Despite the rapid uptake of enterprise social software, few organisations are fully utilising, or even fully aware of, the scope of the social capabilities they either have in place or are considering investment in.
- Social networking
- Group collaboration
- Document collaboration
- Structured ideation and problem solving
- Mobile access
- System integration
1. Social networking
Forming the front-end to nearly all enterprise social software is the familiar social networking interface. This comprises of common elements and interactions including likes, follows, comments, mentions and hash tags (using the ‘@’ and ‘#’ syntax), status updates asking ‘What are you working on?’, recommended users, profile pages, an instant message box (often with presence awareness) and the ability to attach images and files.
Many ESN products are also now building in more enterprise-oriented interactions including ‘praise a colleague’, while adapted language, for example changing ‘friends’ to ‘colleagues’, is the norm.
Social networking is really the essence of enterprise social. The prompts, call-outs and interactions primarily demonstrate our behaviours in an online space, and provide the ‘life’ of the environment.
2. Group collaboration
Online collaboration typically already happens across multiple channels – email, team sites, even shared drives can qualify. Yet these environments and tools are typically independent of one another, one-dimensional and they were designed eons ago with completely different objectives in mind.

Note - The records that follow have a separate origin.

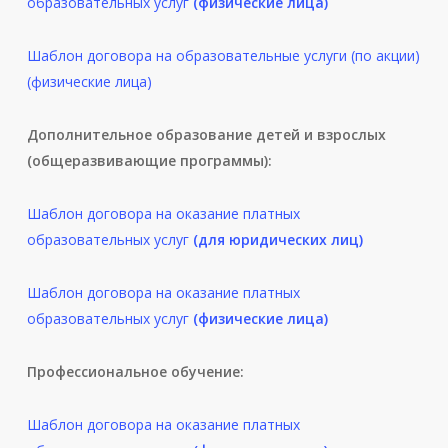
образовательных услуг
(физические лица)
Шаблон договора на образовательные услуги (по акции)
(физические лица)
Дополнительное образование детей и взрослых
(общеразвивающие программы):
Шаблон договора на оказание платных
образовательных услуг
(для юридических лиц)
Шаблон договора на оказание платных
образовательных услуг
(физические лица)
Профессиональное обучение:
Шаблон договора на оказание платных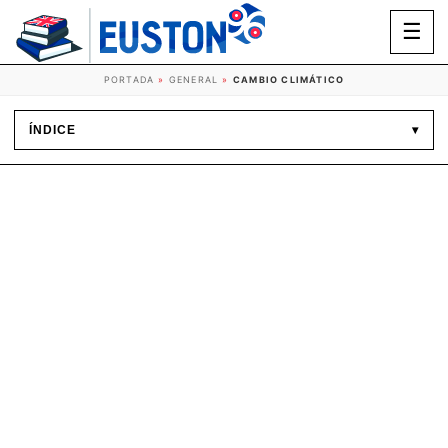
☰
PORTADA
»
GENERAL
»
CAMBIO CLIMÁTICO
ÍNDICE
▾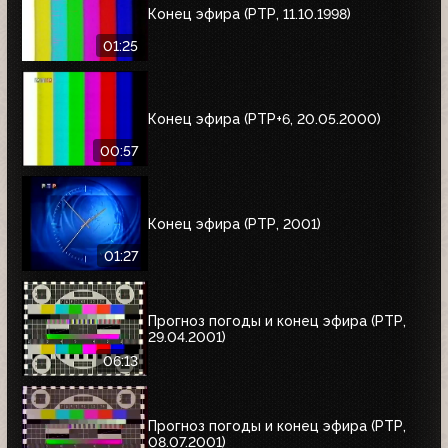
Конец эфира (РТР, 11.10.1998)
01:25
Конец эфира (РТР+6, 20.05.2000)
00:57
Конец эфира (РТР, 2001)
01:27
Прогноз погоды и конец эфира (РТР,
29.04.2001)
06:13
Прогноз погоды и конец эфира (РТР,
08.07.2001)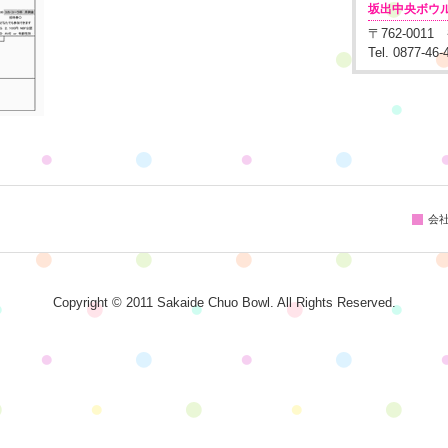
坂出中央ボウ
〒762-001
Tel. 0877-46
会
Copyright © 2011 Sakaide Chuo Bowl. All Rights Reserved.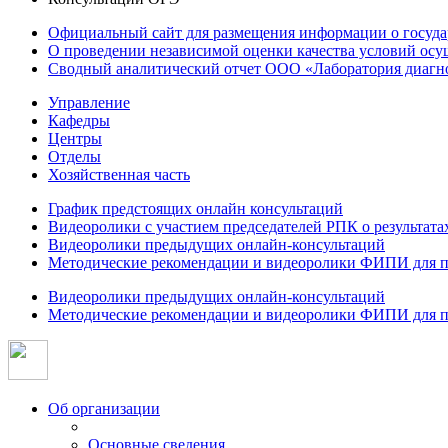
Официальный сайт для размещения информации о госуд
О проведении независимой оценки качества условий осу
Сводный аналитический отчет ООО «Лаборатория диагнос
Управление
Кафедры
Центры
Отделы
Хозяйственная часть
График предстоящих онлайн консультаций
Видеоролики с участием председателей РПК о результат
Видеоролики предыдущих онлайн-консультаций
Методические рекомендации и видеоролики ФИПИ для п
Видеоролики предыдущих онлайн-консультаций
Методические рекомендации и видеоролики ФИПИ для п
Об организации
Основные сведения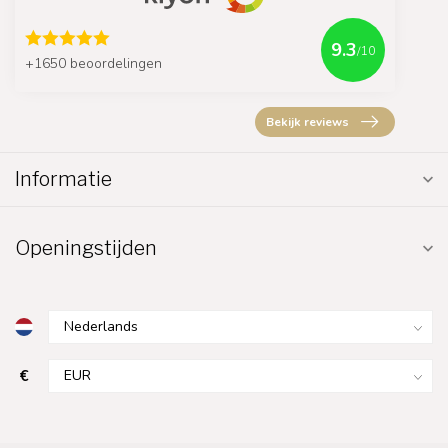
9.3
/10
+1650 beoordelingen
Bekijk reviews
Informatie
Openingstijden
€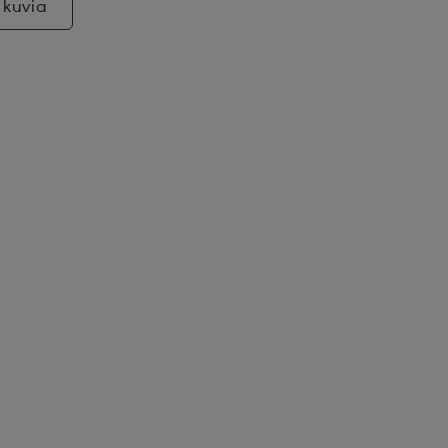
 kuvia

Enterprise social software provides a rich layer of interactivity that combines these one-dimensional tools and brings them into a contemporary, unified interface.
Existing team, project and common interest spaces can be replaced or complemented by the more interactive equivalent provided by enterprise social software products. Often this can be done with little to no loss of data or inherent structure. For example, Newsgator Social Sites Communities can augment basic SharePoint team sites, combining the features of both products.
3. Document collaboration
Document collaboration – on text files, spreadsheets and even presentations – is a capability driven mainly by the advances in cloud applications such as Microsoft’s web apps. While central document storage and version control has long been possible, web app versions of Word, for example, enable simultaneous, real-time collaboration in the form of co-authoring, commenting and more. Actions and tasks are associated with a colleague’s profile, and their actions can be surfaced in the document and, if suitable, parts of the broader environment.
Document collaboration is a substantial advancement in productivity tools, and on first use it can often be an inspiring one, because it’s so much better than the traditional modes of working, sharing and collaborating on files. As a social and collaborative capability, this is one of the more powerful demonstrations of the potential of enterprise social tools.
4. Crowd-based ideation and problem solving
Structured ideation and problem solving is a wonderful capability of enterprise social software. It provides a framework that both utilises the inherent potential of enterprise social tools – global reach and potential participation of a whole organisation, speed of interactions, modern interfaces – and a structure that gives employees clarity and purpose for getting involved.
5. Mobile access
This is not usually the fault of the chosen product, as most have mobile applications that are under constant improvement and range from merely capable to superb (Yammer is an excellent example of constant mobile iterations). The issue can often lie more with strict IT or organisational policies and strategies that lag behind evolving working practices and the increasing technical sophistication of employees, and that mandate disconnecting mobile devices from any system beyond email.
Put simply, enterprise social tools and networks must be available on mobile devices. This enables anytime connectivity to the whole organization in a ways that just haven’t previously been possible. It also enables engagement with the organisation at times a traditional intranet cannot; at the bus stop, waiting for a meeting to start, in the lunch queue – ‘interstitial’ time – which we now want to occupy, often with social network interaction.